You then have two choices.
The first is to admit to being at fault and by confessing there may be a better outcome than could be hope for.
The other is to try to cover up ,conceal or just ignore the misdemeanour and that, amazingly, it may mend or resolve itself leaving no clues or indications that you meddled or tampered with the thing in the first place.
That was the quandary that I found myself in just yesterday afternoon in someone's bathroom.
I have always been curious, even from being a young child.
If there was a "Strictly No Admittance" sign on a door then I would, of course, open it.
I touched everything that had a no touching notice.
I always had to check that a warning of wet paint was justified and above all, if there was a button just begging to be pushed then that is what I would do.
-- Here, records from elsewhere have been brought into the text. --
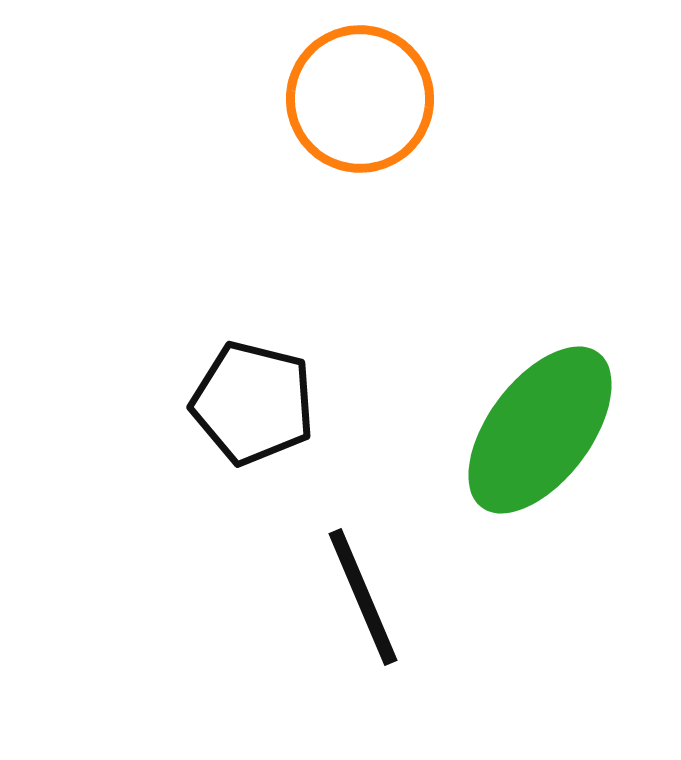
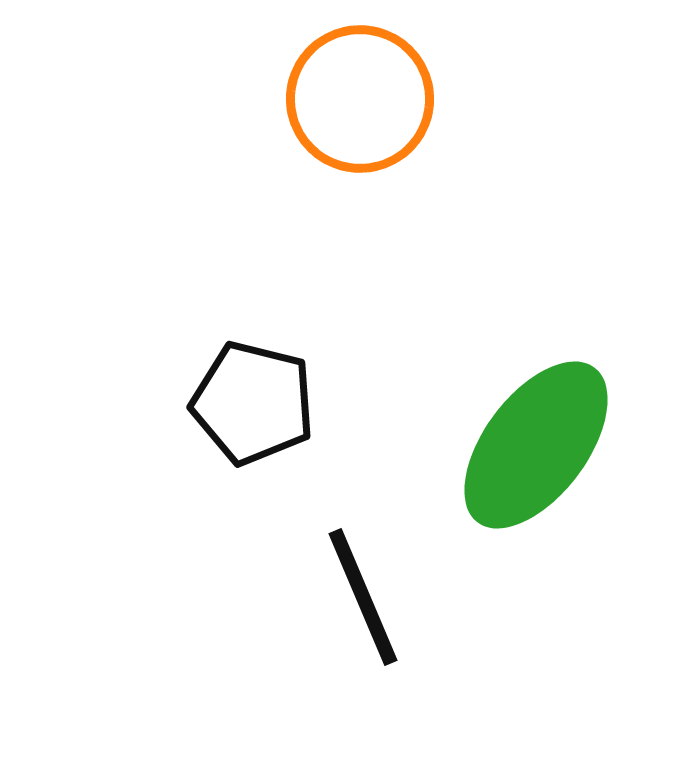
green ellipse: moved 4 px left, 15 px down
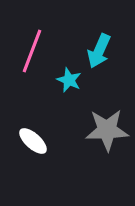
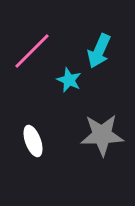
pink line: rotated 24 degrees clockwise
gray star: moved 5 px left, 5 px down
white ellipse: rotated 28 degrees clockwise
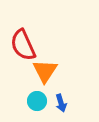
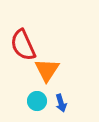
orange triangle: moved 2 px right, 1 px up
In this way I always attracted trouble be it on the bus and that bell stop thing, an old style push in cigarette lighter in a car or the operating button on a pedestrian crossing even if I had no intention of using it. If coming across any type of keyboard at all, either on a shop counter, in a public access office or just lying around, my index finger would get busy.
So, in that person's house bathroom I acted true to form.
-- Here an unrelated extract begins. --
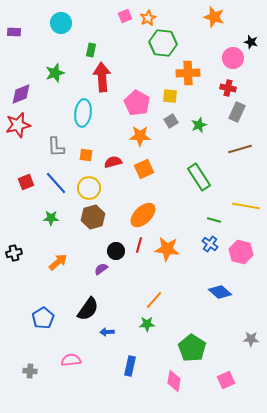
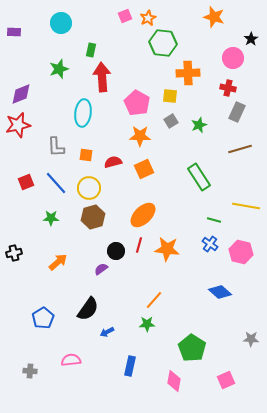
black star at (251, 42): moved 3 px up; rotated 24 degrees clockwise
green star at (55, 73): moved 4 px right, 4 px up
blue arrow at (107, 332): rotated 24 degrees counterclockwise
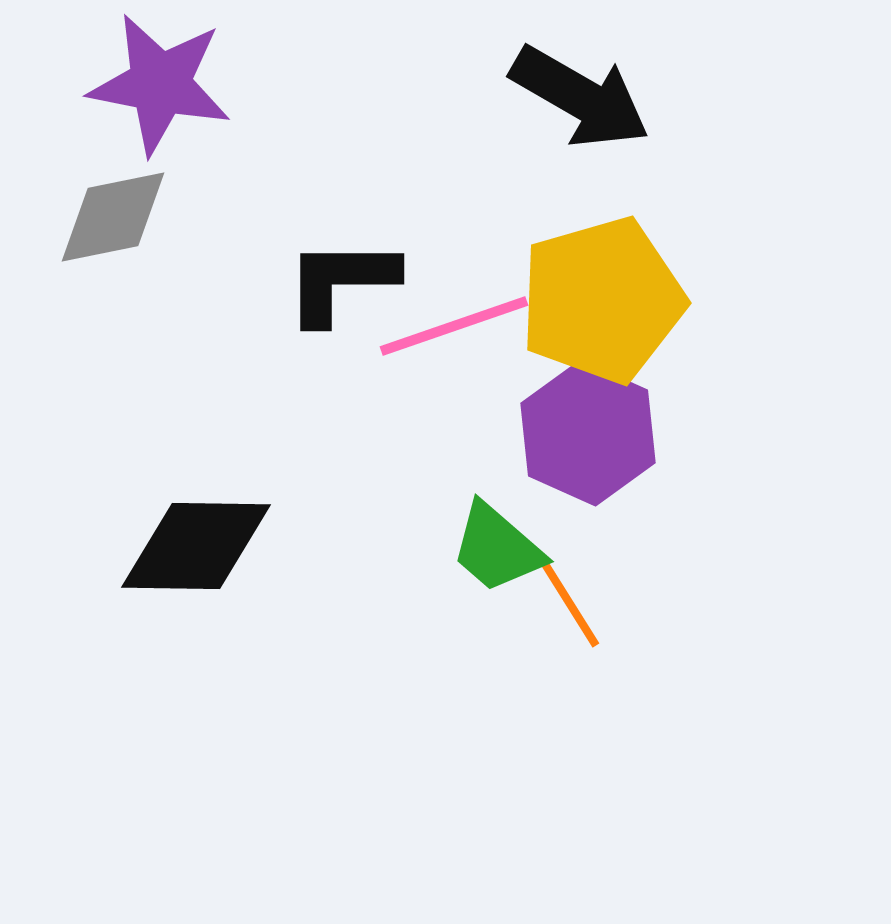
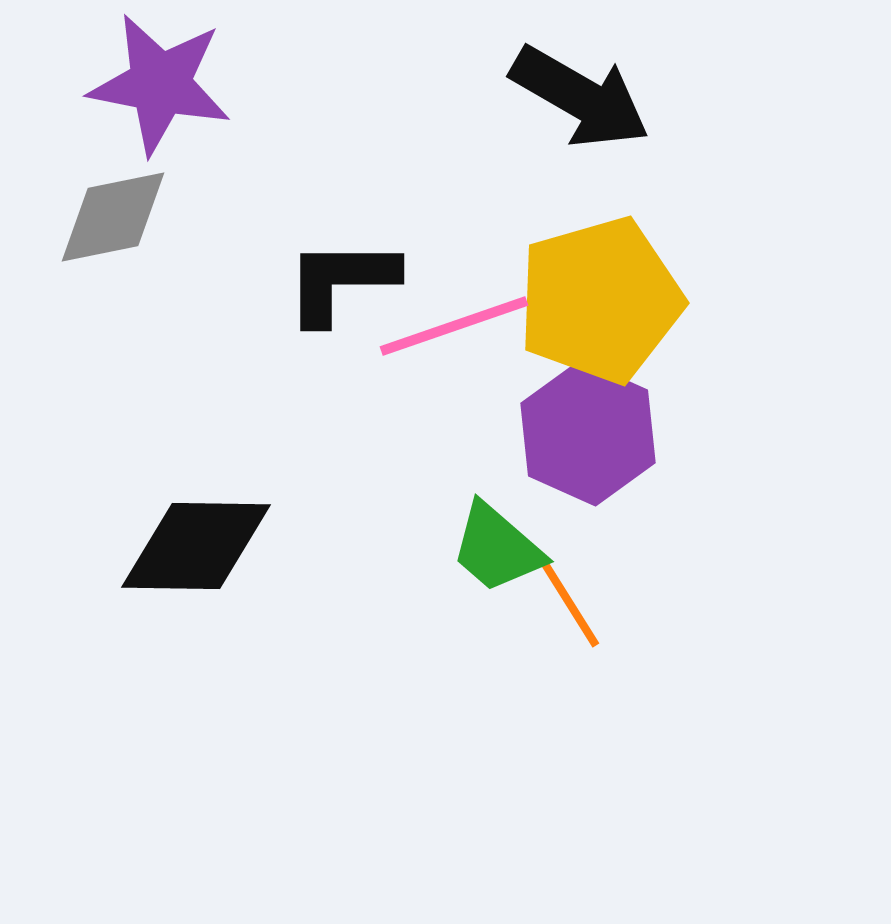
yellow pentagon: moved 2 px left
The bathtub was an ordinary looking white acrylic thing. A mixer tap, grab rails, plug and hole as per usual.
What caught my attention was an array of silver dots in a seemingly random arrangement in the bottom of the tub. They were squat in form and seemed to be stuck down flush with no apparent apertures or perforations.
I thought that they might be some sort of anti-slip system although of course a rubberised and friction producing material was the norm. I reached down over the bath side and touched one and more of the silver spots. They were metallic and as such no use at all in providing any non-slip characteristics.
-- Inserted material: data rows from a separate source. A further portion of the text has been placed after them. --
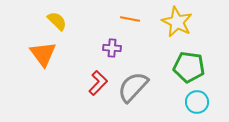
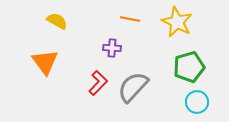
yellow semicircle: rotated 15 degrees counterclockwise
orange triangle: moved 2 px right, 8 px down
green pentagon: rotated 24 degrees counterclockwise
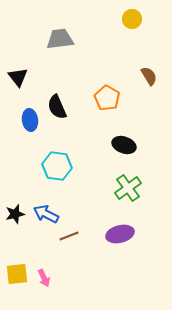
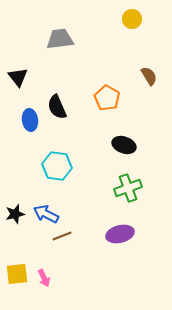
green cross: rotated 16 degrees clockwise
brown line: moved 7 px left
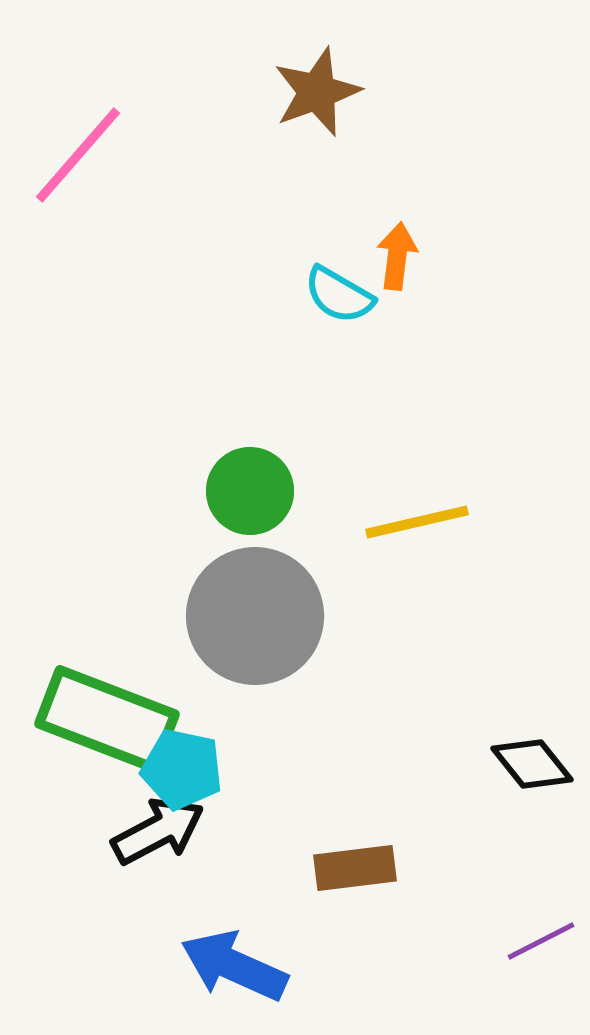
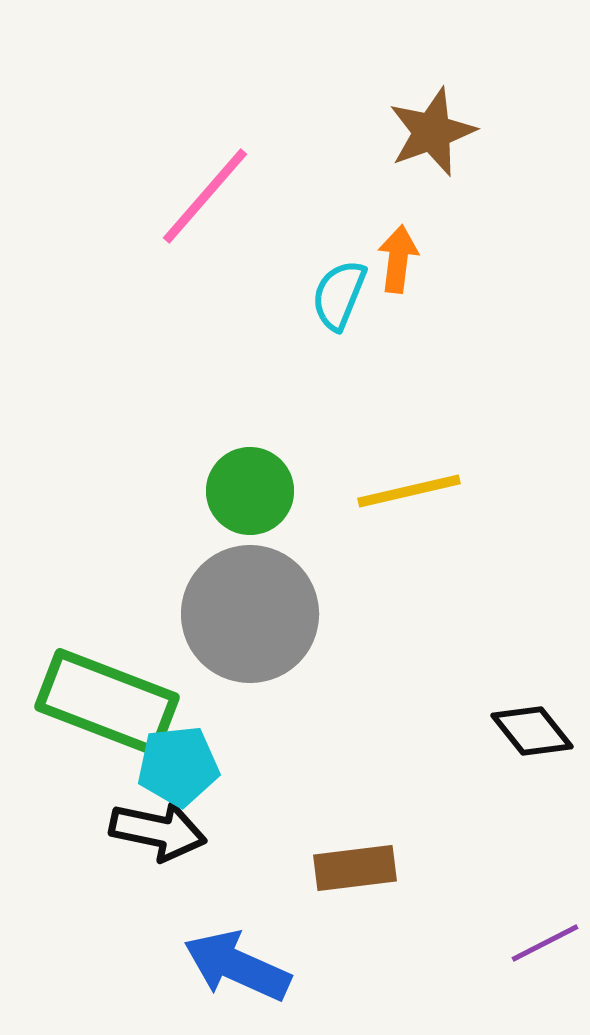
brown star: moved 115 px right, 40 px down
pink line: moved 127 px right, 41 px down
orange arrow: moved 1 px right, 3 px down
cyan semicircle: rotated 82 degrees clockwise
yellow line: moved 8 px left, 31 px up
gray circle: moved 5 px left, 2 px up
green rectangle: moved 17 px up
black diamond: moved 33 px up
cyan pentagon: moved 4 px left, 3 px up; rotated 18 degrees counterclockwise
black arrow: rotated 40 degrees clockwise
purple line: moved 4 px right, 2 px down
blue arrow: moved 3 px right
As I stood up from this line of investigation I disturbed a large towel that had been draped over the edge and my index finger started to twitch.
There, on the bath surround was a chrome button in a matching surround.
Yes, I had learned hard lessons from my formative years from giving in to temptation where switches and buttons were concerned but my overwhelming sensation at that time was as though an inner voice had given me the go ahead and press. I did so.
The downward motion was pleasing in that it was smooth and crisp.
Within a few millimetres of depressing the button there came from within the belly of the bathtub the sound of rushing air. It was coming out from beneath those fancy sliver dots.
Of course, the bath was one of those spa types and the pumped air, activated by my action, was coursing out but with no covering of water to give the distinctive bubbling effect.
I had an immediate thought that if the air, under pressure, was churning out freely with no watery resistance to play against then was there a risk that the motorised pump would burn out?
That was a scenario that did not fill me with joy and so I pressed the button again.
Logically I would have said that one push was "on" and another was "off".
Illogically the sound of air just increased in velocity and not to mention in audible noise.
One more push, I thought, should turn the thing off but in fact the speed and volume just ramped up again.
In a bit of a panic I could think of nothing apart from closing the bathroom door so that the homeowner might not hear the racket coming from his upstairs facility.
I tried to listen out for rapid and anxious footsteps on the stairs but the din from the mechanicals was drowning out any background sounds.
Perhaps there had been no real damage or risk of malfunction from my folly but I could have no way of knowing this in the absence of any obvious electric motor scorching smell or audible grinding of mashed gears and moving parts.
I had to just find the owner of the house and admit that I had meddled.
Making my way downstairs I went through a few different scenarios of how the button could have become pushed. I fell over or the pen fell toppled out of my breast pocket causing the action were initially plausible to my frazzled mind but the more I rehearsed them the more ridiculous they sounded.
Hesitantly I made my way downstairs and found the house owner in his conservatory, seemingly oblivious to the war zone one floor up.
I came clean about what my curiosity had made me do and upon returning to the vibrating atmosphere he just pushed the button one more time and peace was restored.
My obvious embarrassment did elicit kindness and understanding from the owner and we did end up having a bit of a laugh about the whole thing.
As I left the house I realised that much of my self inflicted childhood angst and psychological distress could so easily have been avoided.